Introductory Lectures On Psycho-Analysis

3402

 

   The clinical fact which meets us
behind the form of the Oedipus complex as it is established by
analysis is of the highest practical significance. We learn that at
puberty, when the sexual instinct first makes its demands in full
strength, the old familiar incestuous objects are taken up again
and freshly cathected with libido. The infantile object-choice was
only a feeble one, but it was a prelude, pointing the direction for
the object-choice at puberty. At this point, then, very intense
emotional processes come into play, following the direction of the
Oedipus complex or reacting against it, processes which, however,
since their premisses have become intolerable, must to a large
extent remain apart from consciousness. From this time onwards, the
human individual has to devote himself to the great task of
detaching himself from his parents, and not until that task is
achieved can he cease to be a child and become a member of the
social community.

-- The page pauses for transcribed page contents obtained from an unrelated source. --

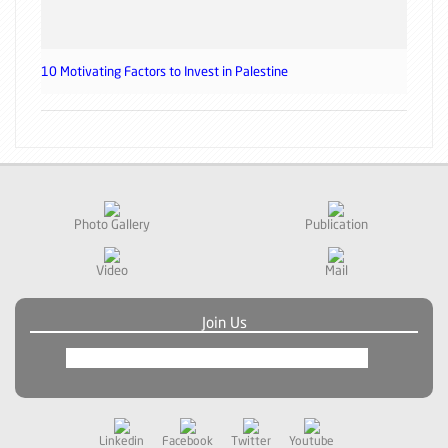
10 Motivating Factors to Invest in Palestine
Photo Gallery
Publication
Video
Mail
Join Us
Linkedin
Facebook
Twitter
Youtube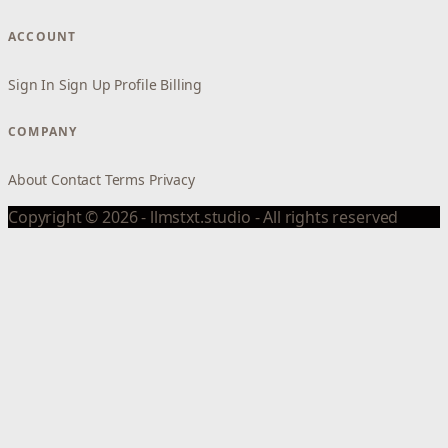
ACCOUNT
Sign In
Sign Up
Profile
Billing
COMPANY
About
Contact
Terms
Privacy
Copyright © 2026 - llmstxt.studio - All rights reserved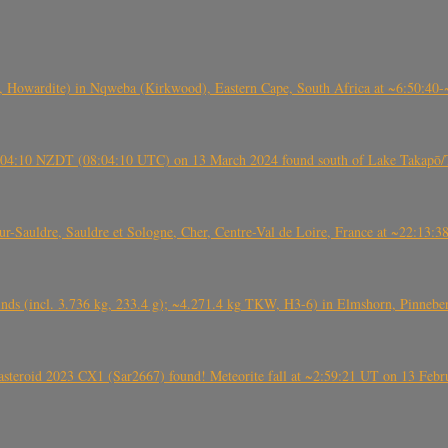
 Howardite) in Nqweba (Kirkwood), Eastern Cape, South Africa at ~6:50:40
 21:04:10 NZDT (08:04:10 UTC) on 13 March 2024 found south of Lake Takapō/
auldre, Sauldre et Sologne, Cher, Centre-Val de Loire, France at ~22:13:
nds (incl. 3.736 kg, 233.4 g); ~4.271.4 kg TKW, H3-6) in Elmshorn, Pinnebe
roid 2023 CX1 (Sar2667) found! Meteorite fall at ~2:59:21 UT on 13 Februa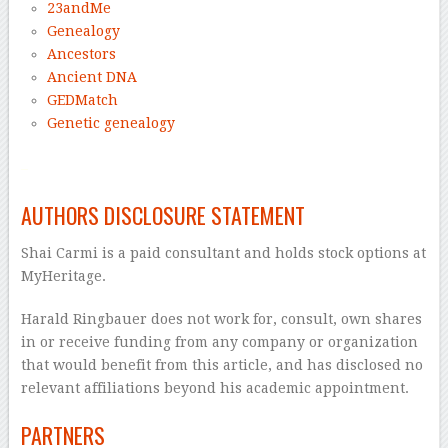
23andMe
Genealogy
Ancestors
Ancient DNA
GEDMatch
Genetic genealogy
–
AUTHORS DISCLOSURE STATEMENT
Shai Carmi is a paid consultant and holds stock options at
MyHeritage.
Harald Ringbauer does not work for, consult, own shares
in or receive funding from any company or organization
that would benefit from this article, and has disclosed no
relevant affiliations beyond his academic appointment.
PARTNERS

For the son this task consists in detaching his
libidinal wishes from his mother and employing them for the choice
of a real outside love-object, and in reconciling himself with his
father if he has remained in opposition to him, or in freeing
himself from his pressure if, as a reaction to his infantile
rebelliousness, he has become subservient to him. These tasks are
set to everyone; and it is remarkable how seldom they are dealt
with in an ideal manner - that is, in one which is correct both
psychologically and socially. By neurotics, however, no solution at
all is arrived at: the son remains all his life bowed beneath his
father’s authority and he is unable to transfer his libido to
an outside sexual object. With the relationship changed round, the
same fate can await the daughter. In this sense the Oedipus complex
may justly be regarded as the nucleus of the neuroses.

 

   As you may imagine, Gentlemen, I
have passed very cursorily over a great number of considerations of
both practical and theoretical importance connected with the
Oedipus complex. Nor shall I enter into its variations or its
possible reversal. Among its remoter connections I will only give
you a further hint that it has turned out to have a highly
important effect on literary production. In a valuable work Otto
Rank has shown that dramatists of every period have chosen their
material in the main from the Oedipus and incest complex and its
variations and disguises. Nor should it be allowed to pass
unnoticed that the two criminal wishes of the Oedipus complex were
recognized as the true representatives of the uninhibited life of
the instincts long before the time of psycho-analysis. Among the
writings of the Encyclopaedist Diderot you will find a celebrated
dialogue,
Le neveu Rameau
, which was rendered into German by
no less a person than Goethe. There you may read this remarkable
sentence: ‘Si le petit sauvage était abandonné
à lui-même, qu’il conservât toute son
imbécillité, et qu’il réunît au
peu de raison de l’enfant au berceau la violence des passions
de l’homme de trente ans, il tordrait le col à son
père et coucherait avec sa mère.’¹

 

   But there is something else that
I cannot pass by. The reminder of dreams given to us by the mother
and wife of Oedipus must not be allowed to remain fruitless. Do you
recall the out come of our dream-analyses - how the wishes that
construct dreams are so often of a perverse or incestuous nature or
reveal an unsuspected hostility to those who are nearest and
dearest to the dreamer? At that time we gave no explanation of the
origin of these evil impulses. Now you can find it for yourselves.
They are allocations of the libido and object-cathexes which date
from early infancy and have long since been abandoned as far as
conscious life is concerned, but which prove still to be present at
night-time and to be capable of functioning in a certain sense.
Since, however, everyone, and not only neurotics, experiences these
perverse, incestuous and murderous dreams, we may conclude that
people who are normal to-day have passed along a path of
development that has led through the perversions and
object-cathexes of the Oedipus complex, that that is the path of
normal development and that neurotics merely exhibit to us in a
magnified and coarsened form what the analysis of dreams reveals to
us in healthy people as well. And this is one of the reasons why I
dealt with the study of dreams before that of neurotic
symptoms.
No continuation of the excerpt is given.